Seeing as the academic year for high schoolers finishes in late-May (with end of year examinations occurring in late-May/early June), your daughters might just luck out and have an extended Summer Break (if they've completed the school year in the UK before you come to Canada), as it might not be feasible for them to attend classes for 6 weeks and be expected to revise for examinations in subject matter that they'd not been taught.

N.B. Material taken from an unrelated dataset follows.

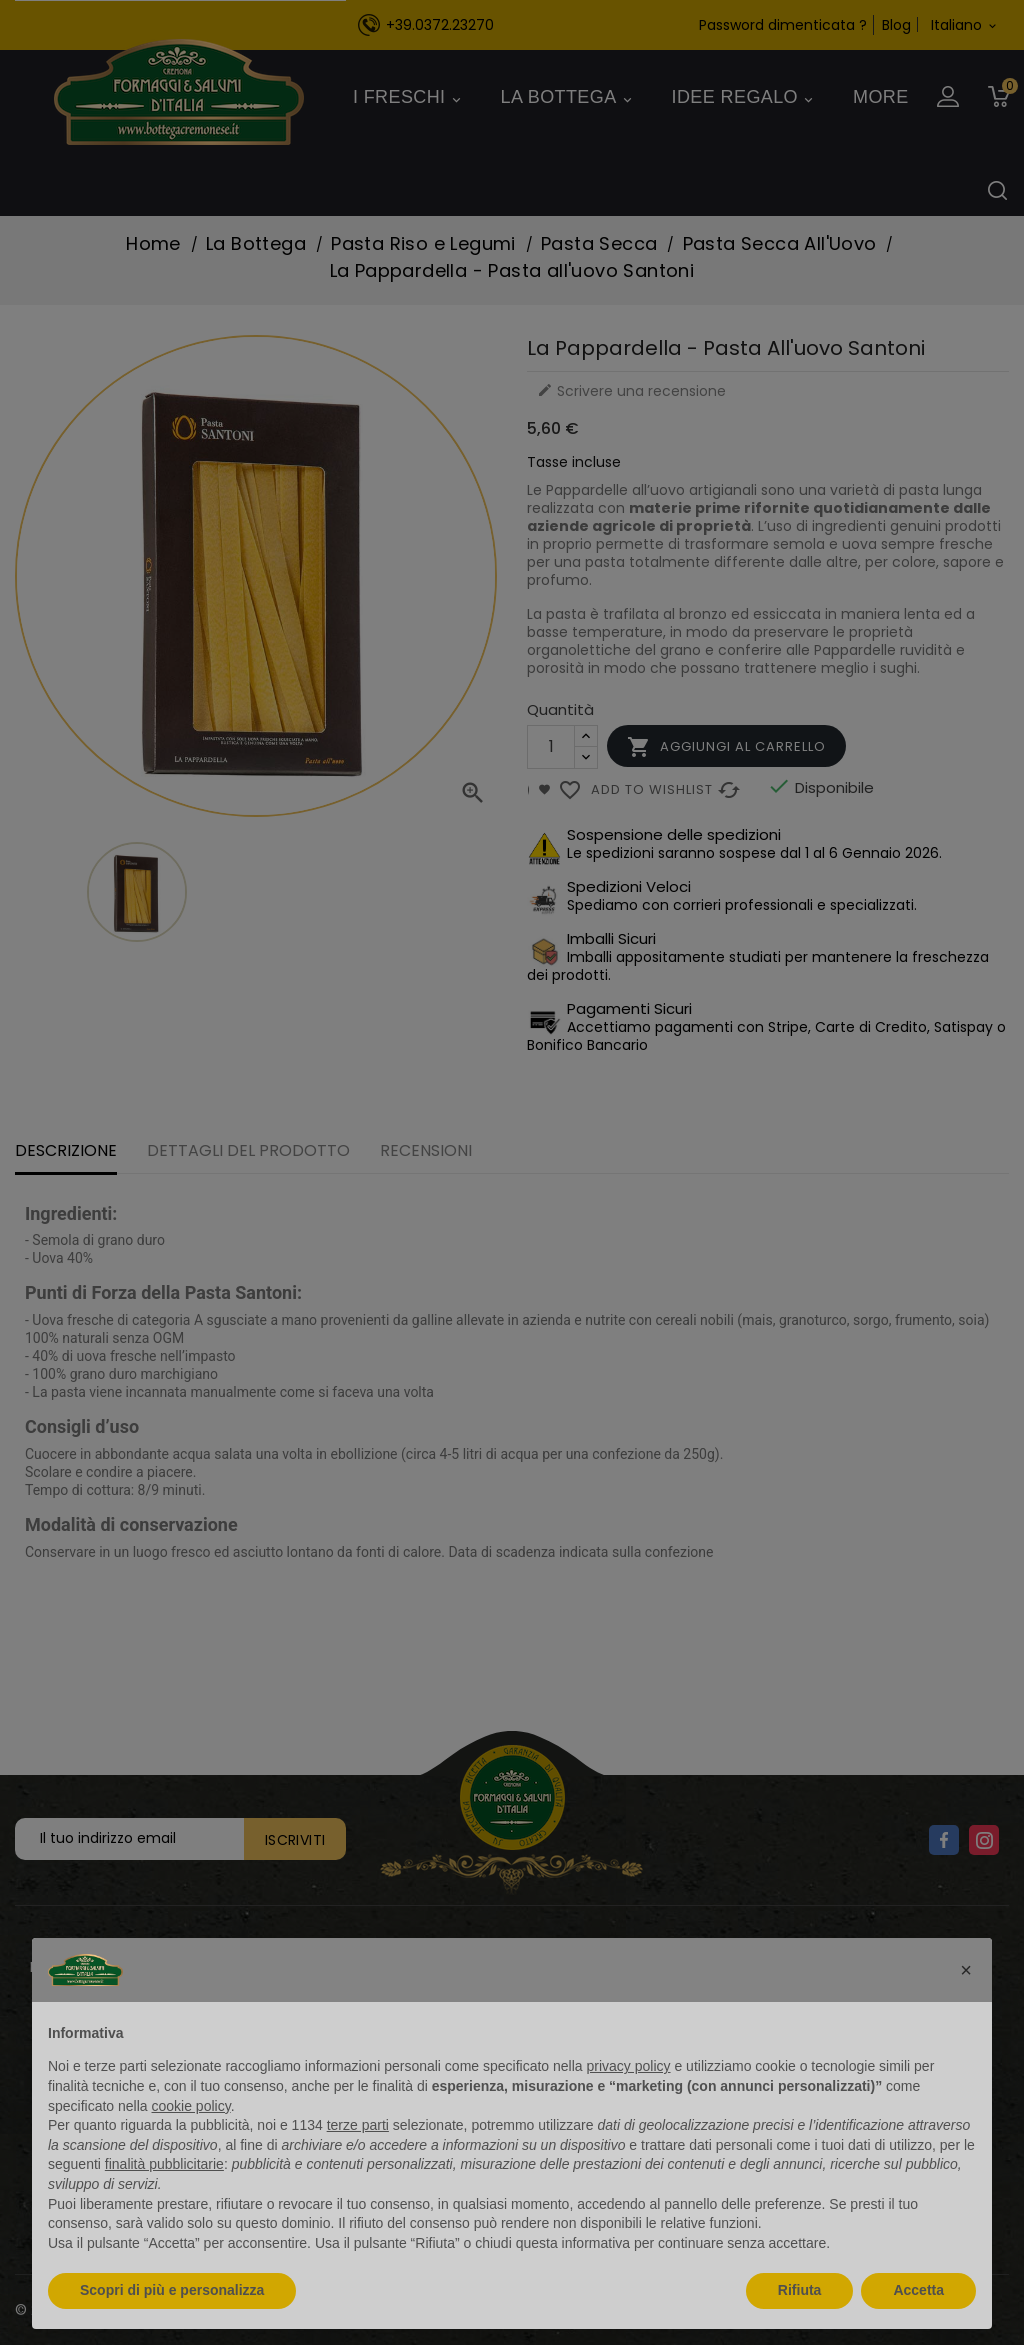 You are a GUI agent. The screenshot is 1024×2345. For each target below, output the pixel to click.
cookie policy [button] (191, 2106)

Is there any possible way that your 16 year old could finish her A Levels before you get here? That would save her a bit of time in that it would very likely satisfy the requirements of Grade 12 here in Canada (again, check with the Ministry of Education in this regard) and would allow her to a) have her gap year starting in April until September '14 (wow, LONG Gap Year) or b) attend community college as a prep year before applying to university - a lot of graduating high school seniors go to community college for a year or two before transferring to university, as the credits are usually transferable 1:1 (check with the community college for specifics on how their classes transfer to university) and the tuition fees are lower or c) very possibly go onto a Canadian university (not all North American universities recognise A Levels from the UK, so if she was able to do her A Levels and obtain a very high result, it might be worth inquiring at university to see where she stands).

Anyway, good luck to all of your daughters this coming academic year and I hope that you have a safe move over!


----------



## EVHB (Feb 11, 2008)

If you come to Canada with a child in grade 12, it will be very difficult to get all the credits to get her/him into university. So pay close attention to that once you come here, and ask the guidance counsellor for advise.


----------